§ WHAT IS EXPECTED
All the data should come back exactly as it was given.

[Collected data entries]
--*--

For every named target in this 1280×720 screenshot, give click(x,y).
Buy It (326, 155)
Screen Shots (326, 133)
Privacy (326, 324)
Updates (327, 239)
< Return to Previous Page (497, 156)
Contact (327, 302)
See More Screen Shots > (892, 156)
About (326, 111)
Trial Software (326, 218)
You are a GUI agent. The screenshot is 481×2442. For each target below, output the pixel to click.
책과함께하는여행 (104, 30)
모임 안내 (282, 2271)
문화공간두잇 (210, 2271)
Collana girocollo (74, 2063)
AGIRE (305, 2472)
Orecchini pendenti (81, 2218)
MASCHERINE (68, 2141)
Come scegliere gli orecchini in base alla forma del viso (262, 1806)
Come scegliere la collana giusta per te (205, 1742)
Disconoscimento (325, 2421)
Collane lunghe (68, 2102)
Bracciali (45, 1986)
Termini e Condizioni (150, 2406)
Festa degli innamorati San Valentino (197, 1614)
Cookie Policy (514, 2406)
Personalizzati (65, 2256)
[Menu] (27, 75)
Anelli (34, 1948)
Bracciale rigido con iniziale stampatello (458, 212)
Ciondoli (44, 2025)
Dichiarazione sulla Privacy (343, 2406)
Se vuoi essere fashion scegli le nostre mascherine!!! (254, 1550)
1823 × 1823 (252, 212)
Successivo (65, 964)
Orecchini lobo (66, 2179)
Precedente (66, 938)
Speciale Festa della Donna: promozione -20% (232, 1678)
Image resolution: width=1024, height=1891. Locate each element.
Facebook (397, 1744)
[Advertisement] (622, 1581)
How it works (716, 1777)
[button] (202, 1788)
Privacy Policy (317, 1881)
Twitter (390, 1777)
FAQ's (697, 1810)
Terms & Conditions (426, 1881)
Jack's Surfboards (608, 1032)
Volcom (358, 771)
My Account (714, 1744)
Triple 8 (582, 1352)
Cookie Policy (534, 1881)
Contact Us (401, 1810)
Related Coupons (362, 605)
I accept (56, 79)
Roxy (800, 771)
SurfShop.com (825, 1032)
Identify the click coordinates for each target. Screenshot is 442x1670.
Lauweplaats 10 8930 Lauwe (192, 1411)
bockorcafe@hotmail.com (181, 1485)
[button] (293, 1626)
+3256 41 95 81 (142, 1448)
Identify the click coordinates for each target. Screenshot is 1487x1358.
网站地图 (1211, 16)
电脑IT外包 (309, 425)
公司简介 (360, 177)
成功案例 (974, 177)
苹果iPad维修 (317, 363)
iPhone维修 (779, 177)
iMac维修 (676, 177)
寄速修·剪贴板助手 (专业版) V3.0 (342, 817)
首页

--*--

§ RESULT FOR THIS TASK
For every named target in this 1280×720 screenshot, give click(x,y).
Buy It (326, 155)
Screen Shots (326, 133)
Privacy (326, 324)
Updates (327, 239)
< Return to Previous Page (497, 156)
Contact (327, 302)
See More Screen Shots > (892, 156)
About (326, 111)
Trial Software (326, 218)
You are a GUI agent. The screenshot is 481×2442. For each target below, output the pixel to click.
책과함께하는여행 (104, 30)
모임 안내 (282, 2271)
문화공간두잇 (210, 2271)
Collana girocollo (74, 2063)
AGIRE (305, 2472)
Orecchini pendenti (81, 2218)
MASCHERINE (68, 2141)
Come scegliere gli orecchini in base alla forma del viso (262, 1806)
Come scegliere la collana giusta per te (205, 1742)
Disconoscimento (325, 2421)
Collane lunghe (68, 2102)
Bracciali (45, 1986)
Termini e Condizioni (150, 2406)
Festa degli innamorati San Valentino (197, 1614)
Cookie Policy (514, 2406)
Personalizzati (65, 2256)
[Menu] (27, 75)
Anelli (34, 1948)
Bracciale rigido con iniziale stampatello (458, 212)
Ciondoli (44, 2025)
Dichiarazione sulla Privacy (343, 2406)
Se vuoi essere fashion scegli le nostre mascherine!!! (254, 1550)
1823 × 1823 (252, 212)
Successivo (65, 964)
Orecchini lobo (66, 2179)
Precedente (66, 938)
Speciale Festa della Donna: promozione -20% (232, 1678)
Image resolution: width=1024, height=1891. Locate each element.
Facebook (397, 1744)
[Advertisement] (622, 1581)
How it works (716, 1777)
[button] (202, 1788)
Privacy Policy (317, 1881)
Twitter (390, 1777)
FAQ's (697, 1810)
Terms & Conditions (426, 1881)
Jack's Surfboards (608, 1032)
Volcom (358, 771)
My Account (714, 1744)
Triple 8 (582, 1352)
Cookie Policy (534, 1881)
Contact Us (401, 1810)
Related Coupons (362, 605)
I accept (56, 79)
Roxy (800, 771)
SurfShop.com (825, 1032)
Identify the click coordinates for each target. Screenshot is 442x1670.
Lauweplaats 10 8930 Lauwe (192, 1411)
bockorcafe@hotmail.com (181, 1485)
[button] (293, 1626)
+3256 41 95 81 (142, 1448)
Identify the click coordinates for each target. Screenshot is 1487x1358.
网站地图 (1211, 16)
电脑IT外包 (309, 425)
公司简介 (360, 177)
成功案例 (974, 177)
苹果iPad维修 (317, 363)
iPhone维修 (779, 177)
iMac维修 (676, 177)
寄速修·剪贴板助手 (专业版) V3.0 (342, 817)
首页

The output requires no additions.